Thank you.
It is good to see you here today. Thanks for the overview.
I'm just subbing in for my colleague, who's in Bonn. Hopefully, he's doing good work there.
I have a couple of questions. First of all, I'm really pleased to hear you accent the precautionary principle. If people around this table don't understand it by now, then we all need a primer on it, but I'm sure we all do. For that matter, I think it's something that Canadians need to grab on to and understand, because I'm not sure that they do at this point. That's not to fault them, but to suggest that we are dealing with a fairly new conceptual framework when we're looking at the precautionary principle.
The other component, I'm glad to see, in terms of the presentation here, is having health and environment together. That's a positive indication. I think that's one that most Canadians would welcome, and they would want to see further cooperation in making sure that health and environment go hand in hand. In fact, some would suggest that we need to break outside the whole nomenclature of the environment as an external and own it as something that is for everyone a universal concept.

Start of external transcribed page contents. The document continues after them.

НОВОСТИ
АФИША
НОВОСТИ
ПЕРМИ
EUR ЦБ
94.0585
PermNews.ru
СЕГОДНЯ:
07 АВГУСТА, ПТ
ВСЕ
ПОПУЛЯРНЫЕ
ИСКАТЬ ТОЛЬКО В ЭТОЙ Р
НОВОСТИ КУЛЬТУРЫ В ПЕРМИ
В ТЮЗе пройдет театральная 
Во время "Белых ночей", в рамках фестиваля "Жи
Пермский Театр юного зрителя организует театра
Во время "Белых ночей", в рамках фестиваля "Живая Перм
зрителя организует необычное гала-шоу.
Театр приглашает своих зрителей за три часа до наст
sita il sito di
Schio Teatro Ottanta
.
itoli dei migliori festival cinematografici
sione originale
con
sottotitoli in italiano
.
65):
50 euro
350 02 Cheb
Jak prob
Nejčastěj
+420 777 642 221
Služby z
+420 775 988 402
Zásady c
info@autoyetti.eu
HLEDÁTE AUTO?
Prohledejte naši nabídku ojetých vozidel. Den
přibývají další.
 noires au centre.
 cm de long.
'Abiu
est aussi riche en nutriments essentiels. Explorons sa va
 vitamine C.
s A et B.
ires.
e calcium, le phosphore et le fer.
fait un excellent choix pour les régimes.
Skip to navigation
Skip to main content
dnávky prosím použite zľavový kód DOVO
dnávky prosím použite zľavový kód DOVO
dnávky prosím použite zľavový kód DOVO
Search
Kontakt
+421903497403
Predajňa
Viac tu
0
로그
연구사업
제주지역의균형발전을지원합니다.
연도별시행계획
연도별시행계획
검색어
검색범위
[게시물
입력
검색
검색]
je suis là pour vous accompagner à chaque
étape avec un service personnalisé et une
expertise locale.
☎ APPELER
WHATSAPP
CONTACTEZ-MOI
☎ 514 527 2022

In the brief, in the deck, there was some mention about how we apply the precautionary principle, how jurisdictions sort things out. One area I personally have been involved with in my own community is the area of pesticides. Indeed, you'll probably hear about this tomorrow a bit. And we have provided a bill in the House.
It's an area that's very interesting when you consider that 35% of Canadians presently are protected. I advocate for a ban on the cosmetic use of pesticides. Indeed, we'll talk in a second about what's federally available. So 35% of Canadians are protected by a bylaw. In fact, we know that the whole province of Quebec is. Sadly, in my city, here in Ottawa, they aren't, notwithstanding the efforts of people locally.
So my question is, and there are a couple of others about other specific examples: how do we wrestle with that? To go back to March 2002, when there were changes to the PCPA—and it's my understanding that it's sitting there waiting to go, yet there are people who are flying on different octanes, if you will, or breathing different air, or different quality air, cleaner octane, perhaps.... So we have a problem in conductivity here, right? We have a problem in that we have bylaws that are enacted and the whole province of Quebec has protections, yet across the river, here in Ottawa, we don't. Could you tell me a little bit about your respective perspectives on that and how we can untangle that?